EXERCISE DIRECTIONS
Every entry that follows is to be set down exactly, with its pictures omitted.

DATA SECTION
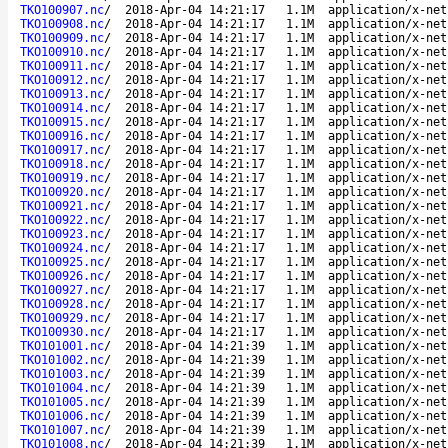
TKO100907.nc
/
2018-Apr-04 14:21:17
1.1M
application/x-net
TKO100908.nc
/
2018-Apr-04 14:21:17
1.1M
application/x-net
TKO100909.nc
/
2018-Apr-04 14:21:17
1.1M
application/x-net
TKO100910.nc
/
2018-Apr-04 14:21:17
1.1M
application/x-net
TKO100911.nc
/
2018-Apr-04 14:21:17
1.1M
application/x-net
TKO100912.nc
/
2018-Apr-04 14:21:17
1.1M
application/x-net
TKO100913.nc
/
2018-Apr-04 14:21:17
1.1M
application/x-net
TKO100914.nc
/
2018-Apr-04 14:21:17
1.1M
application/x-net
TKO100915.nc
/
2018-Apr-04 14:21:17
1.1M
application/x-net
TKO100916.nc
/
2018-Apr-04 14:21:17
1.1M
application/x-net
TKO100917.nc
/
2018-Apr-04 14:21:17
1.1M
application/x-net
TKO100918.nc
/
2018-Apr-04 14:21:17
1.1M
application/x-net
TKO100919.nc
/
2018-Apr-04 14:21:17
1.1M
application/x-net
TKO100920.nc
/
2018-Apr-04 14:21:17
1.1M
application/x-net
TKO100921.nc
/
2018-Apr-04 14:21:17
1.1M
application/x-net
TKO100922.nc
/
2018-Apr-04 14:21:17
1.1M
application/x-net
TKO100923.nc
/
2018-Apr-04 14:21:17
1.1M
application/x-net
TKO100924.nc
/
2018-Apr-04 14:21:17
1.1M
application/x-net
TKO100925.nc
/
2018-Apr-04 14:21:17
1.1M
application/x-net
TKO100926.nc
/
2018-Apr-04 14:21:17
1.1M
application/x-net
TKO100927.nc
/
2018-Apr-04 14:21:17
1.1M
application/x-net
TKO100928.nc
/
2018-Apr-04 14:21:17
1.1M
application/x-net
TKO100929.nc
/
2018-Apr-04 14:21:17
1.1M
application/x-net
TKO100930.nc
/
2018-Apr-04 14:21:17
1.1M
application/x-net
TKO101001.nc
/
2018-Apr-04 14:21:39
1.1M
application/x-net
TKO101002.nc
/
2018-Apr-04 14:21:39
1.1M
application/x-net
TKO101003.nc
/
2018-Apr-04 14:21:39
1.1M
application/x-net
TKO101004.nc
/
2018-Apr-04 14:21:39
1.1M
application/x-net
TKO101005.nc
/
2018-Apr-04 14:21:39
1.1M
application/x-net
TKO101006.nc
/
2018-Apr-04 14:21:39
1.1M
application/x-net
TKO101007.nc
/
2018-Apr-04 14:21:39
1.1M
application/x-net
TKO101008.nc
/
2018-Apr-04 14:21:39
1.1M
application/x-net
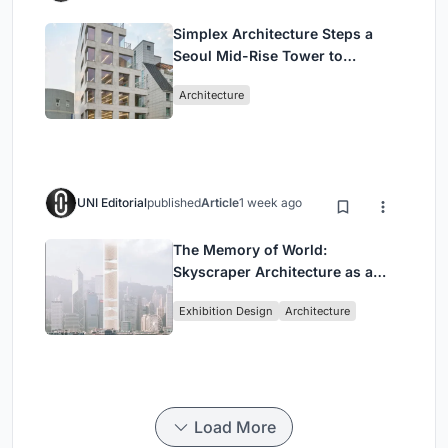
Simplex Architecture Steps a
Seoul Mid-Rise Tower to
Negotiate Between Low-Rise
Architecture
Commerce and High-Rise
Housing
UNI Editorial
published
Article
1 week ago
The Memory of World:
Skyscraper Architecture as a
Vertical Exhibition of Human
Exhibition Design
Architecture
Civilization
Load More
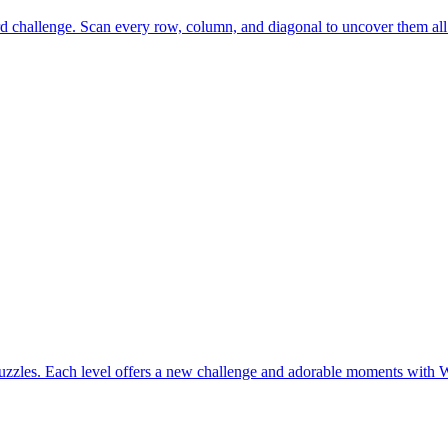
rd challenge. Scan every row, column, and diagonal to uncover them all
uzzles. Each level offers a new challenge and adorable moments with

RESPONSE
TKO100907.nc
/
2018-Apr-04 14:21:17
1.1M
application/x-net
TKO100908.nc
/
2018-Apr-04 14:21:17
1.1M
application/x-net
TKO100909.nc
/
2018-Apr-04 14:21:17
1.1M
application/x-net
TKO100910.nc
/
2018-Apr-04 14:21:17
1.1M
application/x-net
TKO100911.nc
/
2018-Apr-04 14:21:17
1.1M
application/x-net
TKO100912.nc
/
2018-Apr-04 14:21:17
1.1M
application/x-net
TKO100913.nc
/
2018-Apr-04 14:21:17
1.1M
application/x-net
TKO100914.nc
/
2018-Apr-04 14:21:17
1.1M
application/x-net
TKO100915.nc
/
2018-Apr-04 14:21:17
1.1M
application/x-net
TKO100916.nc
/
2018-Apr-04 14:21:17
1.1M
application/x-net
TKO100917.nc
/
2018-Apr-04 14:21:17
1.1M
application/x-net
TKO100918.nc
/
2018-Apr-04 14:21:17
1.1M
application/x-net
TKO100919.nc
/
2018-Apr-04 14:21:17
1.1M
application/x-net
TKO100920.nc
/
2018-Apr-04 14:21:17
1.1M
application/x-net
TKO100921.nc
/
2018-Apr-04 14:21:17
1.1M
application/x-net
TKO100922.nc
/
2018-Apr-04 14:21:17
1.1M
application/x-net
TKO100923.nc
/
2018-Apr-04 14:21:17
1.1M
application/x-net
TKO100924.nc
/
2018-Apr-04 14:21:17
1.1M
application/x-net
TKO100925.nc
/
2018-Apr-04 14:21:17
1.1M
application/x-net
TKO100926.nc
/
2018-Apr-04 14:21:17
1.1M
application/x-net
TKO100927.nc
/
2018-Apr-04 14:21:17
1.1M
application/x-net
TKO100928.nc
/
2018-Apr-04 14:21:17
1.1M
application/x-net
TKO100929.nc
/
2018-Apr-04 14:21:17
1.1M
application/x-net
TKO100930.nc
/
2018-Apr-04 14:21:17
1.1M
application/x-net
TKO101001.nc
/
2018-Apr-04 14:21:39
1.1M
application/x-net
TKO101002.nc
/
2018-Apr-04 14:21:39
1.1M
application/x-net
TKO101003.nc
/
2018-Apr-04 14:21:39
1.1M
application/x-net
TKO101004.nc
/
2018-Apr-04 14:21:39
1.1M
application/x-net
TKO101005.nc
/
2018-Apr-04 14:21:39
1.1M
application/x-net
TKO101006.nc
/
2018-Apr-04 14:21:39
1.1M
application/x-net
TKO101007.nc
/
2018-Apr-04 14:21:39
1.1M
application/x-net
TKO101008.nc
/
2018-Apr-04 14:21:39
1.1M
application/x-net
Simplex Architecture Steps a
Seoul Mid-Rise Tower to
Negotiate Between Low-Rise
Architecture
Commerce and High-Rise
Housing
UNI Editorial
published
Article
1 week ago
The Memory of World:
Skyscraper Architecture as a
Vertical Exhibition of Human
Exhibition Design
Architecture
Civilization
Load More
rd challenge. Scan every row, column, and diagonal to uncover them all
uzzles. Each level offers a new challenge and adorable moments with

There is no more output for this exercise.